GIVEN DATA Start Marker
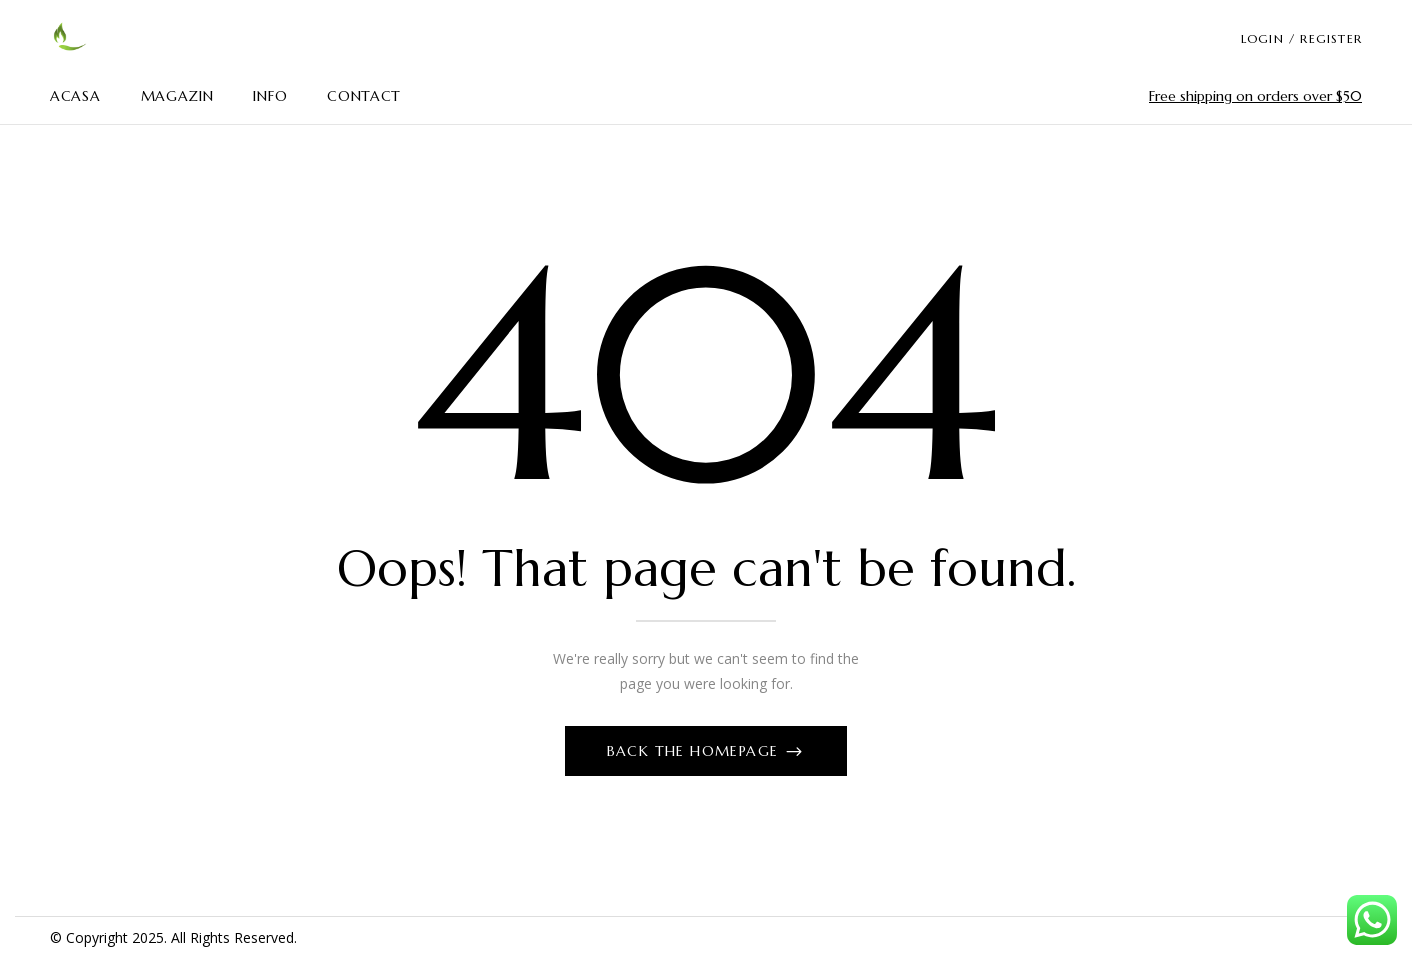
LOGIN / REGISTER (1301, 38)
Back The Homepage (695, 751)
GIVEN DATA End Marker
GIVEN DATA Start Marker
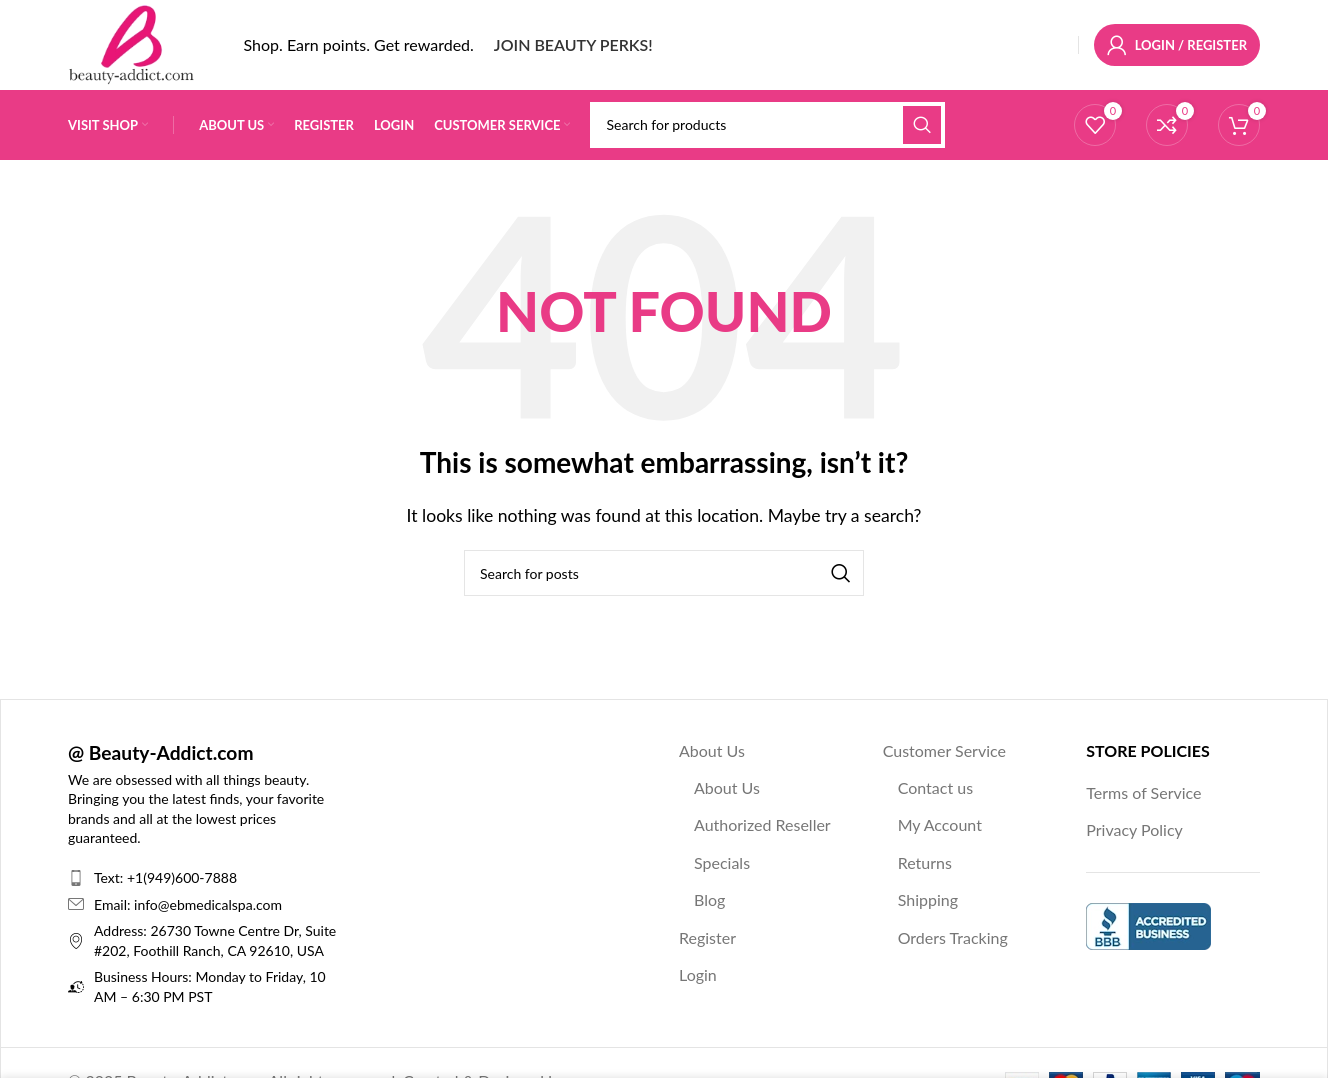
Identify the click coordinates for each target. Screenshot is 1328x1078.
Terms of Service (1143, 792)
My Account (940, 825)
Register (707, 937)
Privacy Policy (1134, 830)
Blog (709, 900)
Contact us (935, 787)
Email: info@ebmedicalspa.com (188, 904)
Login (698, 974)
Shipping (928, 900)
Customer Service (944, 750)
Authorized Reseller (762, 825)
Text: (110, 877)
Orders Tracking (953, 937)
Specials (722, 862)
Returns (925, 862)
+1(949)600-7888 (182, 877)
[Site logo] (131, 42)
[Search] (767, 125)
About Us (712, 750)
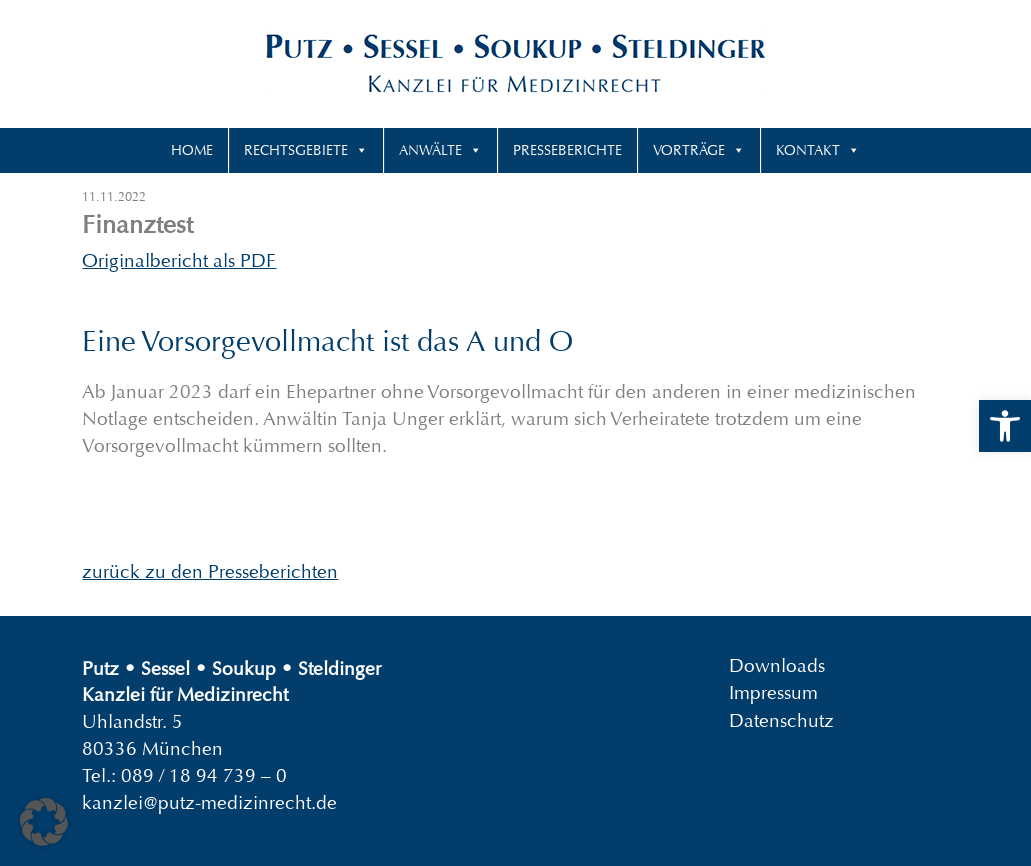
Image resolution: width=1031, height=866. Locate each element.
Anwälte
GIVEN DATA End Marker
GIVEN DATA Start Marker
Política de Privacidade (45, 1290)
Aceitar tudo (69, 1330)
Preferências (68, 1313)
GIVEN DATA End Marker
ACTIVITY:
When a line holds the string "each", pull it out of the listing.

WRITTEN REPLY:
Identify the click coordinates for each target. Screenshot is 1328x1078.
Image resolution: width=1031, height=866. Locate each element.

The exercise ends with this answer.